The greater the mass, the larger the momentum.
The higher the velocity, the larger the momentum.
Momentum In Digital Spaces
Looking back at the three elements of relevance: timing, rhythm and consistency – you might be able to see how closely related these are to the idea of momentum.
Consider each social media post you create or blog post you add to your website or any other piece of content you create for your digital channels a part of a collective “marketing object”.
Every social media post, blog published or whatever it might be acts an “event” that pushes your “marketing object” forward.
As you line up your post timing (more on this in another post), define your rhythm, and stay consistent, your “marketing object” will naturally start to pick up momentum.
This isn’t posting for posting’s sake, by the way — be sure to check out my posts on alignment and differentiation to make sure you’re pointed in the right direction (and aimed at the right audience, with the right message) before you start to build your momentum.
Momentum Carries You Through Valleys
As with any small business owner, you’re going to find yourself hitting little “peaks and valleys” throughout your time in business.
Peaks are always the fun part – leads, sales, revenue, growth.
Valleys can be excruciating — even more so without momentum.
However, if you’ve built up enough momentum there’s a really great chance it’s going to help you carry you through those valleys – and back into peaks.
Without that momentum, getting back out of the valley is much, much harder to do.
This is where I hear the “Leads are slow”, “It’s kind of quiet” words, painfully said.
Momentum Enables Future Revenue
As you start building your momentum, you might find things to be slow at first — this is perfectly normal.
You’ll notice that as it picks up, many activities that you start with will yield results days, weeks, months – sometimes years in the future.
In fact, in marketing in general, you’ll find that many activities are meant to build “future revenue”.
There are some things that can give you a natural/immediate revenue punch (leveraging paid channels, for example), but much of what you do today, is meant for tomorrow (and your future).
What Stops Momentum
Quite frankly, momentum starts to decay the minute your digital marketing activities slow down (or outright stop).
I see this often with solo folks — they put energy into sporadic marketing efforts that leads to a small amount of momentum built up.

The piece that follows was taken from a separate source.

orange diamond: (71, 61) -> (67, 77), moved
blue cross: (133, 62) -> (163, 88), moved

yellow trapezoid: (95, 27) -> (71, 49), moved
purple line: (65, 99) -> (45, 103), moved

Then their attention turns to projects/output/service – and their marketing activities slow down (or stop altogether).
When this happens, by the time they finish those projects or deliver that service, the momentum they built runs out.
They’ve hit a valley. They don’t have momentum. Leads slow down. And they have to keep cold starting their marketing. (And this cycle continues ad infitum.)

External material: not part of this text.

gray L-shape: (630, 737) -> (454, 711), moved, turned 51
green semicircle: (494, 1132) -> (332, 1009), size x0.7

Other things can slow down overall momentum in your small business of course, but strictly speaking in the digital marketing world, it almost always slows down when activity slows down.
You Need Help Building, (And More Importantly) Sustaining Momentum
As you can imagine, coming up with a strategy, planning, creating (good) content, and getting it out into the world (social media posts, blog posts, resources, etc.) on a consistent basis is incredibly difficult – especially for small business owners and solo folks.
No matter how ambitious and organized one is with running their business, time will always feel short when it comes to these “momentum building” activities – time that should be focused on talking/working with their customers (why we’re in business in the first place).
Without momentum, things will inevitably slow down.
But with the right momentum and the right business helping you sustain it, you never know where that push might take you.